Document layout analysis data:
+ + + + + + +

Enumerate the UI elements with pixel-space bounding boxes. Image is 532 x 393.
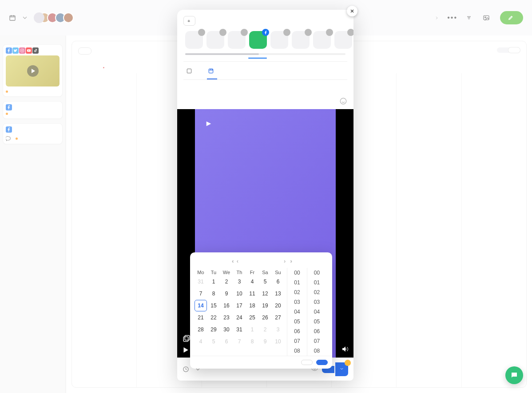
minute-option[interactable]: 04	[307, 307, 326, 317]
hour-option[interactable]: 00	[287, 268, 307, 278]
date-cell[interactable]: 6	[272, 276, 284, 287]
hour-option[interactable]: 05	[287, 317, 307, 326]
date-cell[interactable]: 4	[195, 336, 207, 347]
date-cell[interactable]: 10	[272, 336, 284, 347]
channel-chip[interactable]	[206, 31, 224, 49]
channel-chip[interactable]	[334, 31, 352, 49]
minute-column[interactable]: 000102030405060708	[307, 268, 326, 356]
date-cell[interactable]: 8	[207, 288, 220, 299]
help-button[interactable]	[505, 366, 523, 384]
date-cell[interactable]: 24	[233, 312, 246, 323]
hour-option[interactable]: 01	[287, 278, 307, 287]
emoji-button[interactable]	[339, 97, 347, 106]
ok-button[interactable]	[316, 360, 328, 365]
date-cell[interactable]: 6	[220, 336, 233, 347]
date-cell[interactable]: 27	[272, 312, 284, 323]
warning-badge	[345, 360, 351, 366]
prev-year-button[interactable]: ‹‹	[231, 257, 233, 265]
minute-option[interactable]: 05	[307, 317, 326, 326]
date-cell[interactable]: 2	[259, 324, 271, 335]
minute-option[interactable]: 06	[307, 326, 326, 336]
date-cell[interactable]: 30	[220, 324, 233, 335]
date-cell[interactable]: 29	[207, 324, 220, 335]
hour-option[interactable]: 06	[287, 326, 307, 336]
minute-option[interactable]: 03	[307, 297, 326, 307]
cancel-button[interactable]	[301, 360, 313, 365]
close-button[interactable]	[347, 6, 357, 16]
volume-icon[interactable]	[341, 345, 349, 353]
date-cell[interactable]: 25	[246, 312, 258, 323]
facebook-badge-icon	[262, 29, 269, 36]
date-cell[interactable]: 28	[195, 324, 207, 335]
date-cell[interactable]: 5	[259, 276, 271, 287]
next-year-button[interactable]: ››	[289, 257, 291, 265]
play-icon[interactable]	[182, 346, 190, 354]
next-month-button[interactable]: ›	[283, 257, 286, 265]
date-cell[interactable]: 12	[259, 288, 271, 299]
hour-column[interactable]: 000102030405060708	[287, 268, 307, 356]
hour-option[interactable]: 07	[287, 336, 307, 346]
channel-chip[interactable]	[185, 31, 203, 49]
clock-icon	[183, 366, 189, 373]
date-cell[interactable]: 17	[233, 300, 246, 311]
date-cell[interactable]: 1	[207, 276, 220, 287]
minute-option[interactable]: 07	[307, 336, 326, 346]
date-cell[interactable]: 26	[259, 312, 271, 323]
add-labels-button[interactable]: +	[183, 16, 195, 26]
gallery-icon[interactable]	[183, 334, 191, 342]
channel-badge-icon	[347, 29, 353, 36]
date-cell[interactable]: 5	[207, 336, 220, 347]
date-cell[interactable]: 3	[233, 276, 246, 287]
tab-reels[interactable]	[207, 65, 217, 79]
channel-chip[interactable]	[228, 31, 246, 49]
date-cell[interactable]: 22	[207, 312, 220, 323]
date-cell[interactable]: 9	[259, 336, 271, 347]
channel-selector[interactable]	[177, 10, 353, 53]
weekday-cell: Sa	[259, 270, 271, 275]
date-cell[interactable]: 7	[233, 336, 246, 347]
date-cell[interactable]: 13	[272, 288, 284, 299]
date-cell[interactable]: 23	[220, 312, 233, 323]
caption-input[interactable]	[177, 80, 353, 109]
tab-post[interactable]	[185, 65, 195, 79]
date-cell[interactable]: 1	[246, 324, 258, 335]
date-cell[interactable]: 7	[195, 288, 207, 299]
minute-option[interactable]: 00	[307, 268, 326, 278]
smile-icon	[339, 97, 347, 105]
date-cell[interactable]: 16	[220, 300, 233, 311]
date-cell[interactable]: 8	[246, 336, 258, 347]
hour-option[interactable]: 08	[287, 346, 307, 356]
svg-rect-9	[183, 337, 188, 342]
date-cell[interactable]: 18	[246, 300, 258, 311]
channel-chip[interactable]	[270, 31, 288, 49]
date-cell[interactable]: 2	[220, 276, 233, 287]
minute-option[interactable]: 08	[307, 346, 326, 356]
weekday-cell: Th	[233, 270, 246, 275]
close-icon	[349, 8, 355, 14]
date-cell[interactable]: 19	[259, 300, 271, 311]
date-cell[interactable]: 14	[195, 300, 207, 311]
chat-icon	[510, 371, 518, 379]
date-cell[interactable]: 31	[195, 276, 207, 287]
minute-option[interactable]: 02	[307, 287, 326, 297]
date-cell[interactable]: 11	[246, 288, 258, 299]
date-cell[interactable]: 20	[272, 300, 284, 311]
date-cell[interactable]: 4	[246, 276, 258, 287]
hour-option[interactable]: 03	[287, 297, 307, 307]
channel-scrollbar[interactable]	[185, 53, 345, 55]
date-cell[interactable]: 15	[207, 300, 220, 311]
minute-option[interactable]: 01	[307, 278, 326, 287]
date-picker-popover: ‹‹ ‹ › ›› MoTuWeThFrSaSu 311234567891011…	[190, 252, 332, 369]
hour-option[interactable]: 04	[287, 307, 307, 317]
save-dropdown-button[interactable]	[335, 362, 348, 376]
date-cell[interactable]: 3	[272, 324, 284, 335]
channel-chip[interactable]	[313, 31, 331, 49]
date-cell[interactable]: 21	[195, 312, 207, 323]
date-cell[interactable]: 9	[220, 288, 233, 299]
prev-month-button[interactable]: ‹	[236, 257, 239, 265]
channel-chip-active[interactable]	[249, 31, 267, 49]
date-cell[interactable]: 31	[233, 324, 246, 335]
channel-chip[interactable]	[292, 31, 310, 49]
hour-option[interactable]: 02	[287, 287, 307, 297]
date-cell[interactable]: 10	[233, 288, 246, 299]
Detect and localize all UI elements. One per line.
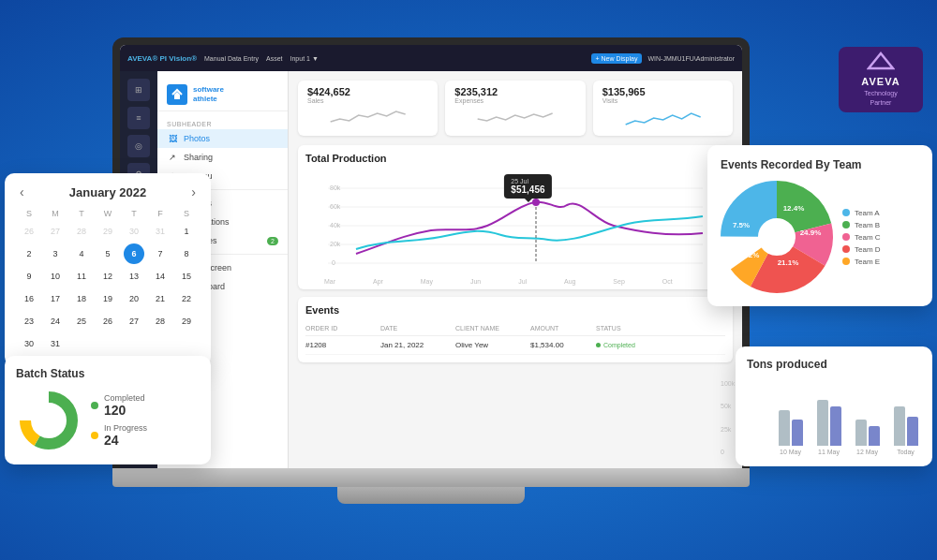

+ + + + + + +

_WHAT IS EXPECTED_:
Search the data for "elements" and list every line in which it occurs.

_RESULT OF THIS EXERCISE_:
Enumerate the UI elements with pixel-space bounding boxes. Image is 532 x 393.
Detect and localize all UI elements. One per line.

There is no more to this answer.